Irréel… Tokyo-Paris/Paris-Bogota

4:49 du matin, terminal 2F de l’aéroport Roissy Charles de Gaule. Je viens de me poser à Paris, après 14h de voyage. Mon avion pour Bogota est à 10:45, l’idée d’aller sur les champs Elysée m’effleure l’esprit, mais je préfère attendre l’ouverture du terminal à 6h pour me rendre dans le salon Air France afin de m’y restaurer et d’y faire un somme jusqu’à l’embarquement (et puis le 1er RER est à 5h30…). Etrange sentiment de me retrouver en France. Cela me semble un peu irréel d’être ici, comme si cette escale était une étape dans un pays parmi d’autres, et pourtant, elle pourrait marquer un terme à mon voyage si je le décidais. C’est ça la liberté :) Mais non, ma soif de découverte est d’aventure est plus forte, et j’ai tant à voir encore! J’ai aussi et surtout mes copines Romy et Carole à qui je dois aller dire bonjour en Martinique :)
Alors en attendant, je suis sortie de la zone de correspondance car les premiers bus pour se rendre du 2E au 2F étaient à 5h30. Erreur, car maintenant je me retrouve coincé jusqu’à 6h pour pouvoir passer la sécurité. Ajouter à cela un gentil monsieur du bureau d’information des aéroports de Paris qui pour me souhaiter la bienvenue n’a rien trouver de mieux que de venir me signifier que je n’avais pas le droit de prendre une photo de moi devant le bureau d’information… on croit rêver! Du coup pour me réveiller je lui ai gentiment mais assez fermement rappeler que jusqu’à preuve du contraire, aucune lois n’interdisait de se prendre en photo dans l’aéroport et que l’image de la France qu’il donnait aux “touristes” n’était pas des meilleurs… (la méditation ne m’a pas été d’un grand secours sur ce coup, j’ai encore du boulot…) J’ai voulu aussi tester le système de check de passeport automatique dénommé PARAFE. Bon, ça à l’air bien, mais pour pouvoir l’utiliser, malgré mon passeport biométrique dernière génération avec mes empreintes et tout dedans, il faut aller s’enregistrer à un comptoir, qui bien sûr est à l’extérieur et n’est pas ouvert. Ca sera pour la prochaine fois.

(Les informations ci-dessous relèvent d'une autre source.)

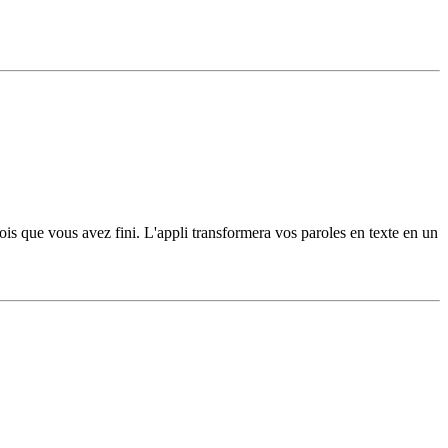
ois que vous avez fini. L'appli transformera vos paroles en texte en un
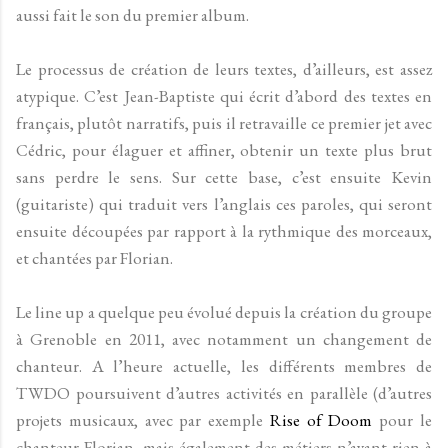
aussi fait le son du premier album.
Le processus de création de leurs textes, d’ailleurs, est assez
atypique. C’est Jean-Baptiste qui écrit d’abord des textes en
français, plutôt narratifs, puis il retravaille ce premier jet avec
Cédric, pour élaguer et affiner, obtenir un texte plus brut
sans perdre le sens. Sur cette base, c’est ensuite Kevin
(guitariste) qui traduit vers l’anglais ces paroles, qui seront
ensuite découpées par rapport à la rythmique des morceaux,
et chantées par Florian.
Le line up a quelque peu évolué depuis la création du groupe
à Grenoble en 2011, avec notamment un changement de
chanteur. A l’heure actuelle, les différents membres de
TWDO poursuivent d’autres activités en parallèle (d’autres
projets musicaux, avec par exemple
Rise of Doom
pour le
chanteur Florian, mais également des métiers n’ayant rien à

Mon vol s’est très bien passé, j’ai fait connaissance avec l’équipage qui a été des plus gentils avec moi :) Visite du cockpit (à défaut de pouvoir faire le décollage ou l’atterrissage pour cause d’équipe technique renforcée, 4 pilotes au total), accès aux petits en cas de la business, dégustation de grands crus de la première classe… Les sièges de la classe Premium sont pas mal, on a tout l’espace nécessaire pour les jambes et l’écran vidéo est très grand. La nourriture quand à elle est issue de la classe éco. Y dormir est sans doute mieux qu’en éco mais on est loin du confort de la business. Inclinaison des sièges à “seulement” 123° et coque qui vous empêche de pouvoir squatter les sièges à coté de vous. J’en viendrai presque à regretter une bonne vieille rangée de 4 à l’arrière où l’on peut s’allonger tranquillement ;)

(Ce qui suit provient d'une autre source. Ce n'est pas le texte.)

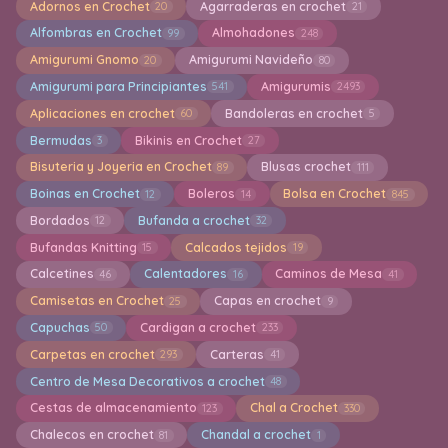
Adornos en Crochet
Agarraderas en crochet
20
21
Alfombras en Crochet
Almohadones
99
248
Amigurumi Gnomo
Amigurumi Navideño
20
80
Amigurumi para Principiantes
Amigurumis
541
2493
Aplicaciones en crochet
Bandoleras en crochet
60
5
Bermudas
Bikinis en Crochet
3
27
Bisuteria y Joyeria en Crochet
Blusas crochet
89
111
Boinas en Crochet
Boleros
Bolsa en Crochet
12
14
845
Bordados
Bufanda a crochet
12
32
Bufandas Knitting
Calcados tejidos
15
19
Calcetines
Calentadores
Caminos de Mesa
46
16
41
Camisetas en Crochet
Capas en crochet
25
9
Capuchas
Cardigan a crochet
50
233
Carpetas en crochet
Carteras
293
41
Centro de Mesa Decorativos a crochet
48
Cestas de almacenamiento
Chal a Crochet
123
330
Chalecos en crochet
Chandal a crochet
81
1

J’ai regardé “Les petits mouchoirs” de Guillaume Cané et “Social Network”, le film sur Facebook. Alors évidemment j’ai pleuré en regardant le premier, en plus, “Ludo” y est très touchant… et je me suis dit que Marc Zuckenberg, l’inventeur de Facebook était quand même un sacré petit génie et que sa vie devait être vraiment remplie d’expériences et de sentiments qu’on est loin de s’imaginer. Elu “homme de l’année” par le Time Magazine et milliardaire le plus jeune de l’histoire… qui sait ce que lui réserve l’avenir… Ensuite un petit dodos puis “Les infiltrés” et le début des “Incorruptibles”.
Je vais retenter le décollage au poste dans le prochain avion et j’ai hâte de continuer mes réflexions et mes séances vidéos ;) Je vous souhaite à tous un très bon dimanche, pluvieux sur Paris et je l’espère, ensoleillé dans notre bon cher Sud!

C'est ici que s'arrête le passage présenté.